Neste 4º domingo, no caminho em que Se encontra com o cego de nascença, Jesus dá-nos mais um sinal da sua glória, apresentando-Se como a Luz do mundo que ajuda a esclarecer o problema do mal, diante do qual é mais necessário e urgente trabalhar do que condenar.
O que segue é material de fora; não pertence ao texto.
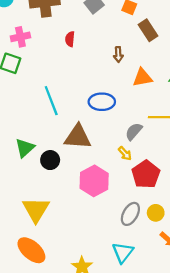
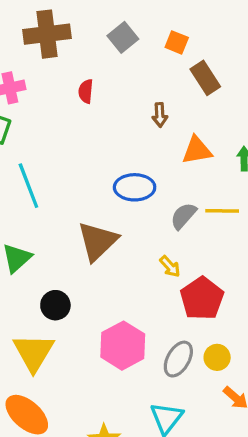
cyan line: (51, 101) -> (28, 186), moved
gray semicircle: (134, 131) -> (183, 216), moved
brown triangle: (78, 137) -> (98, 241), turned -48
black circle: (50, 160) -> (55, 305), moved
pink hexagon: (94, 181) -> (123, 346), moved

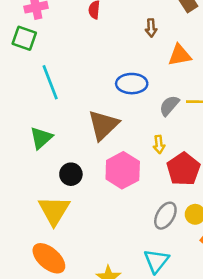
yellow arrow: (170, 266) -> (159, 144), turned 36
pink hexagon: (123, 346) -> (123, 170), moved

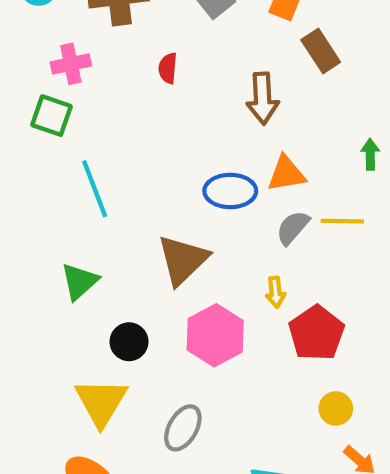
brown arrow: (151, 28) -> (263, 98), size x1.6
orange triangle: (180, 55) -> (286, 174), moved
gray ellipse: (165, 216) -> (183, 428), moved

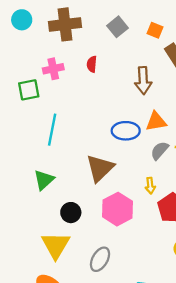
pink cross: (71, 64) -> (53, 69), moved
green square: (51, 116) -> (29, 90), turned -30
cyan line: (95, 189) -> (52, 130), turned 32

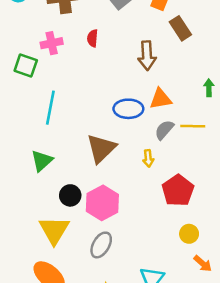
green square: (29, 90) -> (26, 65), turned 30
yellow arrow: (150, 186) -> (148, 158), moved
pink hexagon: (118, 209) -> (102, 203), moved

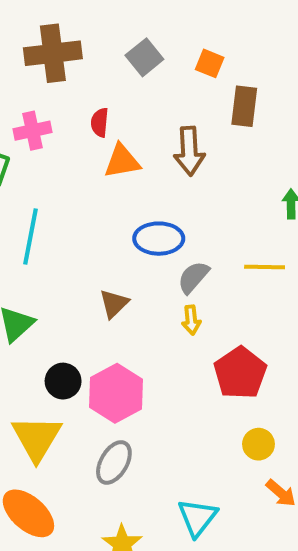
brown rectangle: (180, 28) -> (244, 106), turned 40
orange triangle: (161, 99) -> (122, 161), moved
gray semicircle: (164, 130) -> (193, 277), moved
brown triangle: (101, 148) -> (114, 304), size x0.6

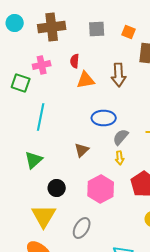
gray square: (144, 57) -> (97, 29), turned 36
pink hexagon: (116, 393) -> (101, 189), moved

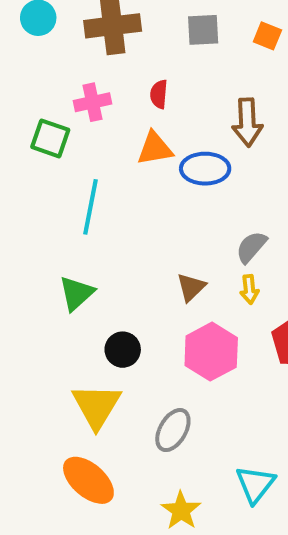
orange triangle: (86, 80) -> (155, 148), moved
blue ellipse: (104, 118) -> (205, 169), moved
brown triangle: (82, 150) -> (191, 287), moved

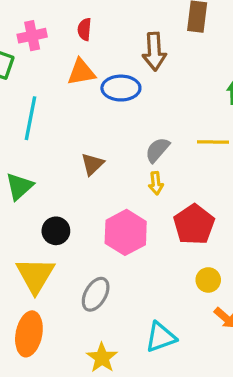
brown triangle: (191, 287) -> (92, 164), moved
orange ellipse: (88, 480) -> (29, 334), turned 60
cyan triangle: (255, 484) -> (161, 337), turned 32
Temos neste relato uma fonte de sentido para o nossa catequese e/ou catecumenado que dá início à vida batismal dos cristãos, passando pelo rito da celebração sacramental. Este coloca-nos num caminho que pode ir da plausibilidade da visão farisaica à cegueira crente. Esta sabre os olhos ao caminho da graça divina, aquela tem uma fixação pela condição do pecado humano. Não há pior cegueira espiritual de que não acreditar que todo o ser humano é capax Dei, capaz de Deus. E Jesus veio para, em cada ser humano, despoletar o “parto” de cada caminho pessoal para Deus. Comunidades, estamos capazes de criar estes ambientes em que cada pessoa humana possa dar início e continuidade ao seu caminho de cura, anúncio e profecia? Para isso, é preciso uma fidelidade criativa, que não deixa ficar as coisas como estão. Esta rigidez costuma fazer parte do lastro farisaico que ainda habita a nossa história religiosa. Os cristãos humildes, não têm medo de reconhecer as ações sacramentais e pastorais dos batizados convictos e consagrados na missão de hoje.
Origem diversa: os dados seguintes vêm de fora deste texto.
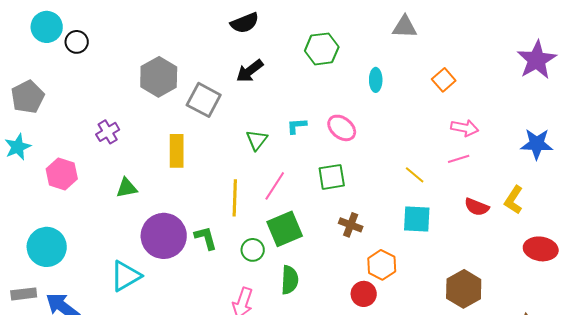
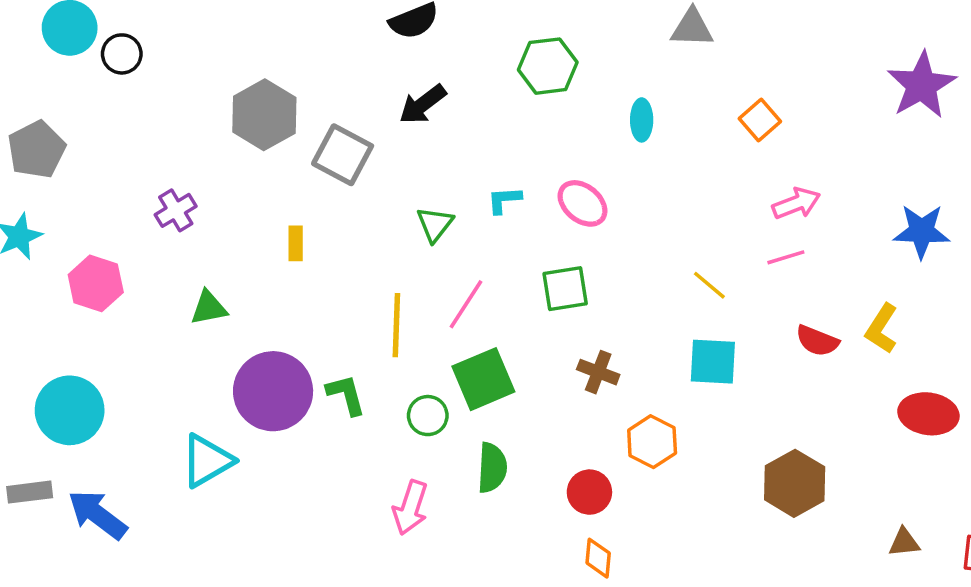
pink arrow: (465, 128) -> (796, 203), turned -32
yellow rectangle: (177, 151) -> (296, 243), size x0.6
red circle: (364, 294) -> (589, 492), moved

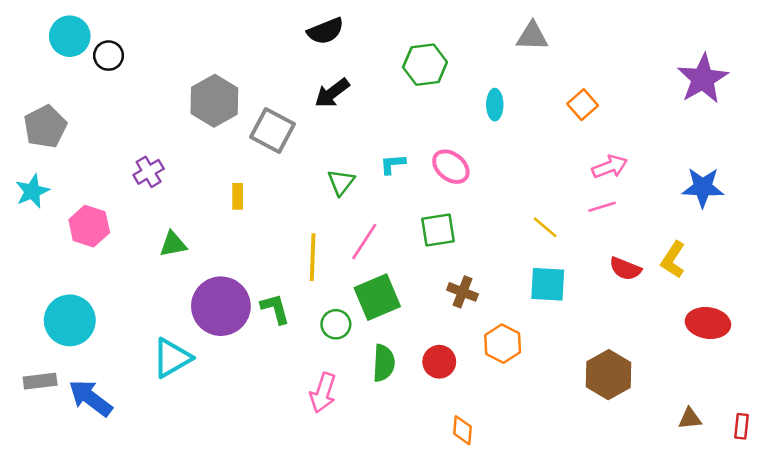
red circle: (589, 492) -> (439, 362), moved

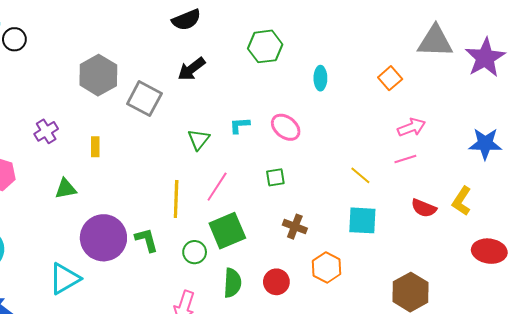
gray triangle: (532, 36) -> (435, 41), moved, size x1.4
yellow rectangle: (238, 196) -> (95, 147), moved
green square: (438, 230) -> (275, 177), size x0.7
A conversão é um processo entre a cegueira humildemente assumida e o acolhimento da visão da fé. E a confirmação de que está no caminho certo é a “via sinodalis”, na caridade para com todos. Se, pelo contrário, parece que vemos tudo, menos os irmãos com quem o Senhor nos chama a partilhar o caminho, então estamos no caminho contrário ao da conversão ao Reino de Deus. O banco de prova de uma conversão real e não meramente cosmética é a de que o caminho nos leva ao outro.

A cura do cego de nascença ─ personagem-tipo dos discípulos de Jesus ─ acontece em duas fases do encontro com Cristo, com várias etapas:
A) Aquela em que ele defende a sua identidade pessoal diante dos vizinhos.
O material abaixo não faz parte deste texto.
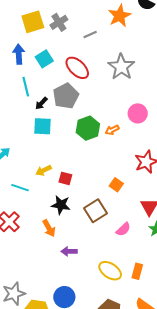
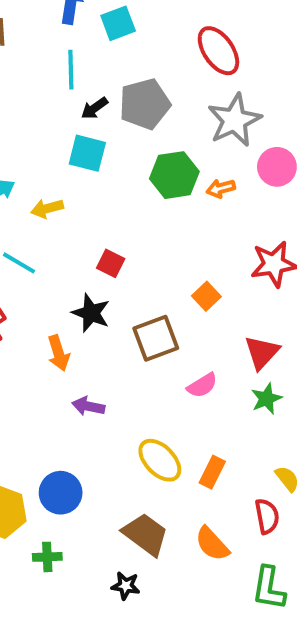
gray star: (121, 67) -> (234, 120), moved
red ellipse: (77, 68) -> (218, 51), moved
yellow arrow: (44, 170) -> (47, 208), moved

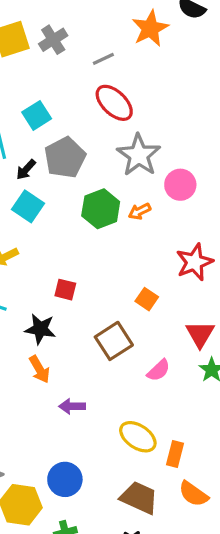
cyan square: (118, 23) -> (37, 115), moved
cyan square: (87, 153) -> (28, 206), turned 32
black star: (91, 313) -> (40, 329), moved
orange rectangle: (212, 472) -> (175, 454), moved

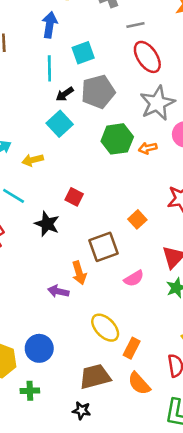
gray line: (103, 59) -> (135, 25), moved
orange arrow: (39, 369) -> (79, 273), moved
brown trapezoid: (139, 498) -> (95, 377), turned -52

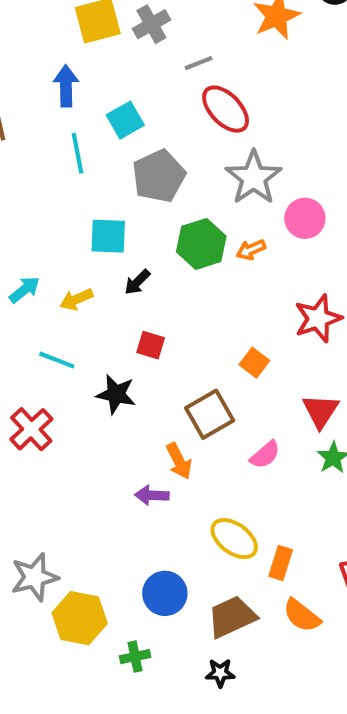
black arrow: (65, 94) -> (137, 282), moved
cyan square: (60, 124) -> (108, 236), turned -35
blue circle: (39, 348) -> (165, 593), moved

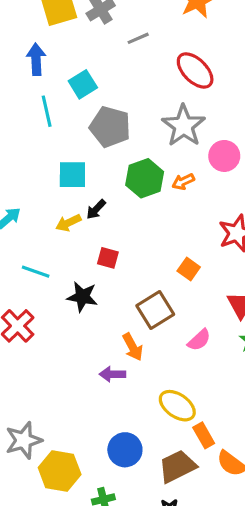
red ellipse: (226, 109) -> (195, 70), moved
gray pentagon: (159, 176) -> (110, 127), turned -30
yellow arrow: (76, 299) -> (68, 223), moved
orange rectangle: (281, 563) -> (204, 435), moved, turned -45

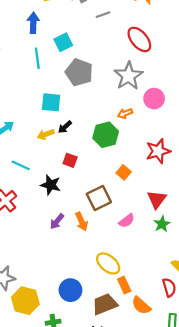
green hexagon: (145, 178) -> (106, 135), moved
purple arrow: (112, 374) -> (57, 221), moved, turned -56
B) Aquela em que ele dá testemunho de Jesus aos demais.
C) Aquela em que ele professa a fé diante do próprio Jesus.


No caminho, interagem várias personagens-esboço a indicar-nos fases ou aspetos e, inclusivamente, resistências à conversão cristã, em que o próprio Jesus serve de “júri”:
1) Os discípulos de Jesus: preocupados com a causa moral do mal, em vez do que é preciso operar para livrar do mal.
2) Os vizinhos do cego: habituados a vê-lo sentado como indigente, não reconhecem a sua dignidade aquém da sua condição de cego.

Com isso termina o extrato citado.